Only the pictures are to be dropped, and the rest of the data should be copied exactly.

------ Data to examine

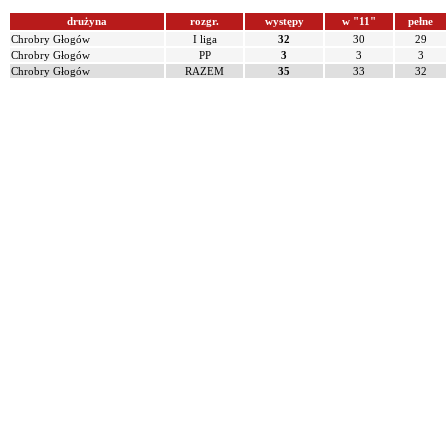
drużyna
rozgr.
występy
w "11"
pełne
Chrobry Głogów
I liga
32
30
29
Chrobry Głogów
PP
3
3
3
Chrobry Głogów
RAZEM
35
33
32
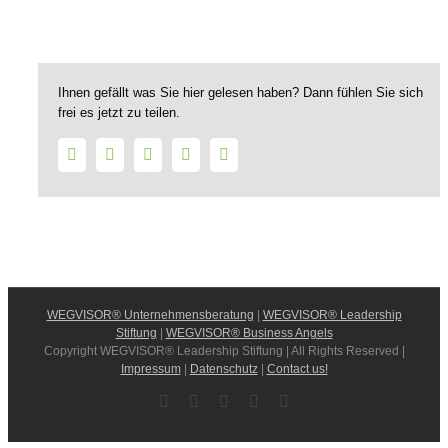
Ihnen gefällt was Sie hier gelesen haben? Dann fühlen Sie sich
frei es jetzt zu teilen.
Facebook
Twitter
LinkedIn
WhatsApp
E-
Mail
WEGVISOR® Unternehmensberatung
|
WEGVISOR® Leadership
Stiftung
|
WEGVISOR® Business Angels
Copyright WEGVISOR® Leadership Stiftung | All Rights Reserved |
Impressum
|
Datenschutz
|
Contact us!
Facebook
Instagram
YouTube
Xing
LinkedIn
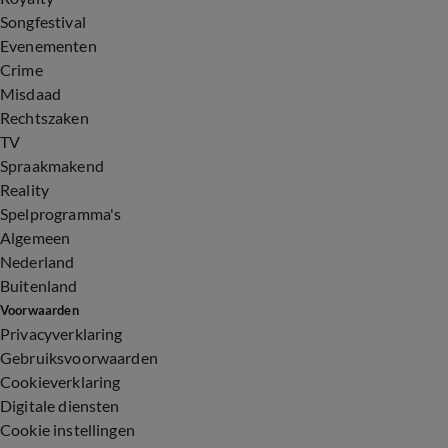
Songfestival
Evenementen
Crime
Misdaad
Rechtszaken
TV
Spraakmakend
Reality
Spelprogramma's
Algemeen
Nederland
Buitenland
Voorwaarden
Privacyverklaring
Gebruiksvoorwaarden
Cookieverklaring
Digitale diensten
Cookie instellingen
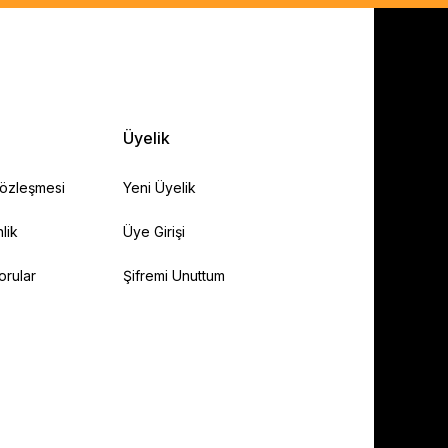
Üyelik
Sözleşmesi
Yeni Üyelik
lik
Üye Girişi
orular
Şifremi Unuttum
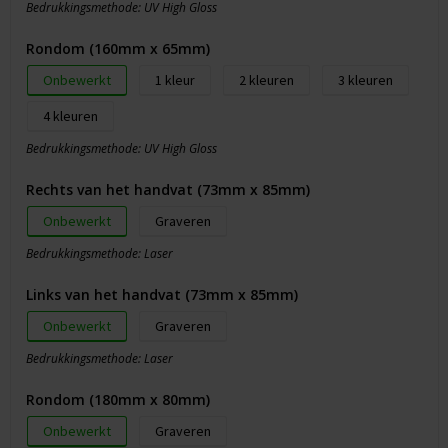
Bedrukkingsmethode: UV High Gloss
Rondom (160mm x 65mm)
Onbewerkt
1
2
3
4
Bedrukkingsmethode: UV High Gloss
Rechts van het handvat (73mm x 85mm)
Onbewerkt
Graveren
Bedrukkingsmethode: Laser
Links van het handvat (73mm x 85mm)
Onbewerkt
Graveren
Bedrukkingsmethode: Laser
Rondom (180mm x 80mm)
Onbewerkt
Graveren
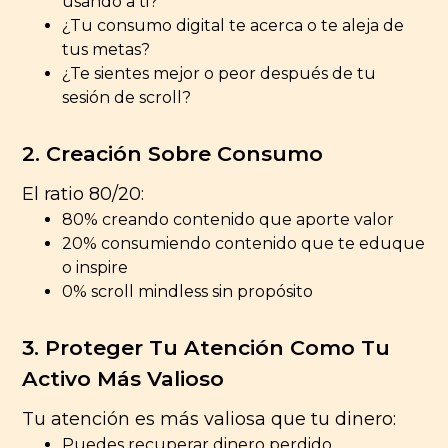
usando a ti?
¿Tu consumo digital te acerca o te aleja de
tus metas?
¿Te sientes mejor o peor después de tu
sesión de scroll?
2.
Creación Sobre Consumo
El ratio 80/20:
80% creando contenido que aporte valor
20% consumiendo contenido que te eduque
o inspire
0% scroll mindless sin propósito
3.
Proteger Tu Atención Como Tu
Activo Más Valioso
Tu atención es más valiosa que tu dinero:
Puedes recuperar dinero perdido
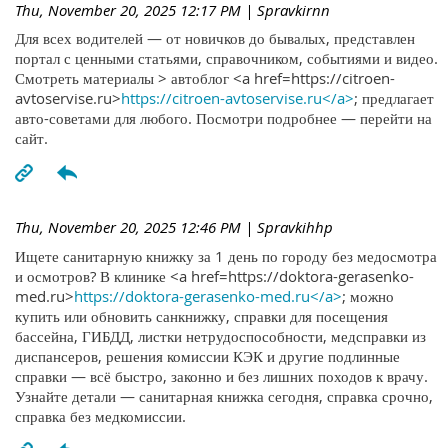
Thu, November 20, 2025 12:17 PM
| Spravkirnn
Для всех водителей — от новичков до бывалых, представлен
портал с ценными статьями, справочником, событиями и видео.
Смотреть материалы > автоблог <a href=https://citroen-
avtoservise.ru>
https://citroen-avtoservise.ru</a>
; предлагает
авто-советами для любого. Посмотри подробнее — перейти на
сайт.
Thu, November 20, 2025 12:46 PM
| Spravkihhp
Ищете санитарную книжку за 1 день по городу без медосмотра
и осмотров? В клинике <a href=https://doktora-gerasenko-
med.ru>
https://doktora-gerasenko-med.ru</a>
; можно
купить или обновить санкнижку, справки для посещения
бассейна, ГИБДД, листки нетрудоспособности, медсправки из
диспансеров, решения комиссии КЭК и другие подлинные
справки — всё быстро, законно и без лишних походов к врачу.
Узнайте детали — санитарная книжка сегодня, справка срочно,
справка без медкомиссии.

------------

Output below:
drużyna
rozgr.
występy
w "11"
pełne
Chrobry Głogów
I liga
32
30
29
Chrobry Głogów
PP
3
3
3
Chrobry Głogów
RAZEM
35
33
32
Ihnen gefällt was Sie hier gelesen haben? Dann fühlen Sie sich
frei es jetzt zu teilen.
Facebook
Twitter
LinkedIn
WhatsApp
E-
Mail
WEGVISOR® Unternehmensberatung
|
WEGVISOR® Leadership
Stiftung
|
WEGVISOR® Business Angels
Copyright WEGVISOR® Leadership Stiftung | All Rights Reserved |
Impressum
|
Datenschutz
|
Contact us!
Facebook
Instagram
YouTube
Xing
LinkedIn
Songfestival
Evenementen
Crime
Misdaad
Rechtszaken
TV
Spraakmakend
Reality
Spelprogramma's
Algemeen
Nederland
Buitenland
Voorwaarden
Privacyverklaring
Gebruiksvoorwaarden
Cookieverklaring
Digitale diensten
Cookie instellingen
Üyelik
Sözleşmesi
Yeni Üyelik
lik
Üye Girişi
orular
Şifremi Unuttum
Bedrukkingsmethode: UV High Gloss
Rondom (160mm x 65mm)
Onbewerkt
1
2
3
4
Bedrukkingsmethode: UV High Gloss
Rechts van het handvat (73mm x 85mm)
Onbewerkt
Graveren
Bedrukkingsmethode: Laser
Links van het handvat (73mm x 85mm)
Onbewerkt
Graveren
Bedrukkingsmethode: Laser
Rondom (180mm x 80mm)
Onbewerkt
Graveren
usando a ti?
¿Tu consumo digital te acerca o te aleja de
tus metas?
¿Te sientes mejor o peor después de tu
sesión de scroll?
2.
Creación Sobre Consumo
El ratio 80/20:
80% creando contenido que aporte valor
20% consumiendo contenido que te eduque
o inspire
0% scroll mindless sin propósito
3.
Proteger Tu Atención Como Tu
Activo Más Valioso
Tu atención es más valiosa que tu dinero:
Puedes recuperar dinero perdido
Thu, November 20, 2025 12:17 PM
| Spravkirnn
Для всех водителей — от новичков до бывалых, представлен
портал с ценными статьями, справочником, событиями и видео.
Смотреть материалы > автоблог <a href=https://citroen-
avtoservise.ru>
https://citroen-avtoservise.ru</a>
; предлагает
авто-советами для любого. Посмотри подробнее — перейти на
сайт.
Thu, November 20, 2025 12:46 PM
| Spravkihhp
Ищете санитарную книжку за 1 день по городу без медосмотра
и осмотров? В клинике <a href=https://doktora-gerasenko-
med.ru>
https://doktora-gerasenko-med.ru</a>
; можно
купить или обновить санкнижку, справки для посещения
бассейна, ГИБДД, листки нетрудоспособности, медсправки из
диспансеров, решения комиссии КЭК и другие подлинные
справки — всё быстро, законно и без лишних походов к врачу.
Узнайте детали — санитарная книжка сегодня, справка срочно,
справка без медкомиссии.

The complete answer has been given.